Builds vector tilesets from large (or small) collections of GeoJSON features, like these.

Build Status Coverage Status

Intent

The goal of Tippecanoe is to enable making a scale-independent view of your data, so that at any level from the entire world to a single building, you can see the density and texture of the data rather than a simplification from dropping supposedly unimportant features or clustering or aggregating them.

If you give it all of OpenStreetMap and zoom out, it should give you back something that looks like "All Streets" rather than something that looks like an Interstate road atlas.

If you give it all the building footprints in Los Angeles and zoom out far enough that most individual buildings are no longer discernable, you should still be able to see the extent and variety of development in every neighborhood, not just the largest downtown buildings.

If you give it a collection of years of tweet locations, you should be able to see the shape and relative popularity of every point of interest and every significant travel corridor.

Installation

The easiest way to install tippecanoe on OSX is with Homebrew:

$ brew install tippecanoe

Usage

$ tippecanoe -o file.mbtiles [file.json ...]

If no files are specified, it reads GeoJSON from the standard input. If multiple files are specified, each is placed in its own layer.

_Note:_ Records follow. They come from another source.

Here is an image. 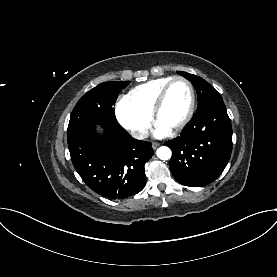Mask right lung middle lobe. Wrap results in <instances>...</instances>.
I'll return each instance as SVG.
<instances>
[{
	"label": "right lung middle lobe",
	"mask_w": 277,
	"mask_h": 277,
	"mask_svg": "<svg viewBox=\"0 0 277 277\" xmlns=\"http://www.w3.org/2000/svg\"><path fill=\"white\" fill-rule=\"evenodd\" d=\"M129 83L104 82L84 94L72 111L67 130L68 142L95 125H119L113 106L119 92Z\"/></svg>",
	"instance_id": "right-lung-middle-lobe-1"
}]
</instances>
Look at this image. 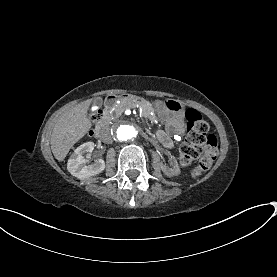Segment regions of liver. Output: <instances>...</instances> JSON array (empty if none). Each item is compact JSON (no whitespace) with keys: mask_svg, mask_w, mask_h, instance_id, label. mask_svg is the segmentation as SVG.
<instances>
[{"mask_svg":"<svg viewBox=\"0 0 277 277\" xmlns=\"http://www.w3.org/2000/svg\"><path fill=\"white\" fill-rule=\"evenodd\" d=\"M93 99H87L65 112L56 122L51 138V151L58 162H63L71 148L90 131L92 124L87 112Z\"/></svg>","mask_w":277,"mask_h":277,"instance_id":"liver-1","label":"liver"}]
</instances>
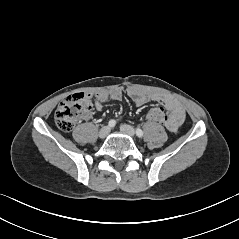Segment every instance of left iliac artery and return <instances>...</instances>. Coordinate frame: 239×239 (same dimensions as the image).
Listing matches in <instances>:
<instances>
[{"instance_id":"44dca946","label":"left iliac artery","mask_w":239,"mask_h":239,"mask_svg":"<svg viewBox=\"0 0 239 239\" xmlns=\"http://www.w3.org/2000/svg\"><path fill=\"white\" fill-rule=\"evenodd\" d=\"M136 135H137L138 137H142V136H143V131H142L140 128H137V129H136Z\"/></svg>"}]
</instances>
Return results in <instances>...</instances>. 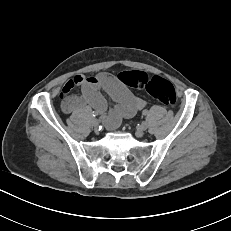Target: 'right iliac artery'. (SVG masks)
Wrapping results in <instances>:
<instances>
[{
  "label": "right iliac artery",
  "instance_id": "1",
  "mask_svg": "<svg viewBox=\"0 0 231 231\" xmlns=\"http://www.w3.org/2000/svg\"><path fill=\"white\" fill-rule=\"evenodd\" d=\"M97 115H98V114H97L96 112H94V111L92 112V116H93V117H96Z\"/></svg>",
  "mask_w": 231,
  "mask_h": 231
}]
</instances>
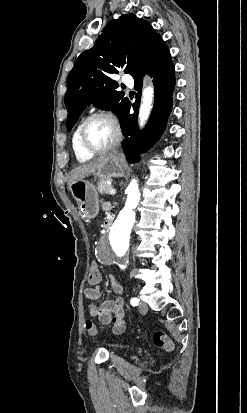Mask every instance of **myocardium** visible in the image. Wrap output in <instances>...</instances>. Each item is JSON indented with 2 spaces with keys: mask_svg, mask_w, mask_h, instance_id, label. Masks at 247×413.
<instances>
[{
  "mask_svg": "<svg viewBox=\"0 0 247 413\" xmlns=\"http://www.w3.org/2000/svg\"><path fill=\"white\" fill-rule=\"evenodd\" d=\"M99 118H103V119H107L109 120L115 127V135L113 137V139L106 145L102 146V147H91L89 145L86 144L85 140H84V131L86 129V127L90 124V122H92L95 119H99ZM122 138V130L120 125L118 124V122L111 116L110 113L100 110L97 111L95 113H93L92 115H90L80 126L79 131H78V143L80 148L88 154H103L111 149H113L115 146H117L120 142Z\"/></svg>",
  "mask_w": 247,
  "mask_h": 413,
  "instance_id": "f54148a6",
  "label": "myocardium"
}]
</instances>
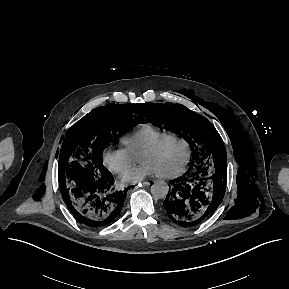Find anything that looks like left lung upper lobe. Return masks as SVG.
<instances>
[{
    "label": "left lung upper lobe",
    "mask_w": 289,
    "mask_h": 289,
    "mask_svg": "<svg viewBox=\"0 0 289 289\" xmlns=\"http://www.w3.org/2000/svg\"><path fill=\"white\" fill-rule=\"evenodd\" d=\"M138 118L141 122L171 130L184 138L191 146L193 157L189 168L214 169L226 162L224 143L213 125L203 116L181 104H142Z\"/></svg>",
    "instance_id": "1"
}]
</instances>
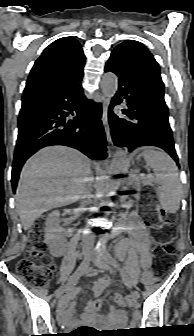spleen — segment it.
I'll use <instances>...</instances> for the list:
<instances>
[{"label": "spleen", "mask_w": 194, "mask_h": 336, "mask_svg": "<svg viewBox=\"0 0 194 336\" xmlns=\"http://www.w3.org/2000/svg\"><path fill=\"white\" fill-rule=\"evenodd\" d=\"M140 157H143L147 165L156 173L157 180L161 185L158 198L162 208L169 213H175L180 207L182 194L176 164L167 153L153 150L150 147L143 148L137 159Z\"/></svg>", "instance_id": "obj_1"}]
</instances>
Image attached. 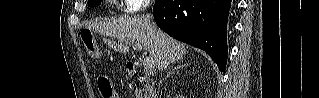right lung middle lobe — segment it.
I'll use <instances>...</instances> for the list:
<instances>
[{
	"label": "right lung middle lobe",
	"instance_id": "obj_1",
	"mask_svg": "<svg viewBox=\"0 0 319 98\" xmlns=\"http://www.w3.org/2000/svg\"><path fill=\"white\" fill-rule=\"evenodd\" d=\"M101 4V0H89L88 6L89 7H96Z\"/></svg>",
	"mask_w": 319,
	"mask_h": 98
}]
</instances>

The GeoJSON features need not be wrapped in a FeatureCollection. You can concatenate multiple GeoJSON features or files together, and it will parse out the features and ignore whatever other objects it encounters.

Options

Naming

  • -l name or --layer=name: Layer name (default "file" if source is file.json or output is file.mbtiles). If there are multiple input files specified, the files are all merged into the single named layer, even if they try to specify individual names with -L.
  • -L name:file.json or --named-layer=name:file.json: Specify layer names for individual files. If your shell supports it, you can use a subshell redirect like -L name:<(cat dir/*.json) to specify a layer name for the output of streamed input.
  • -n name or --name=name: Human-readable name for the tileset (default file.json)
  • -A text or --attribution=text: Attribution (HTML) to be shown with maps that use data from this tileset.

File control

  • -o file.mbtiles or --output=file.mbtiles: Name the output file.
  • -f or --force: Delete the mbtiles file if it already exists instead of giving an error
  • -F or --allow-existing: Proceed (without deleting existing data) if the metadata or tiles table already exists or if metadata fields can't be set
  • -t directory or --temporary-directory=directory: Put the temporary files in directory. If you don't specify, it will use /tmp.
  • -P or --read-parallel: Use multiple threads to read different parts of each input file at once. This will only work if the input is line-delimited JSON with each Feature on its own line, because it knows nothing of the top-level structure around the Features. Spurious "EOF" error messages may result otherwise. Performance will be better if the input is a named file that can be mapped into memory rather than a stream that can only be read sequentially.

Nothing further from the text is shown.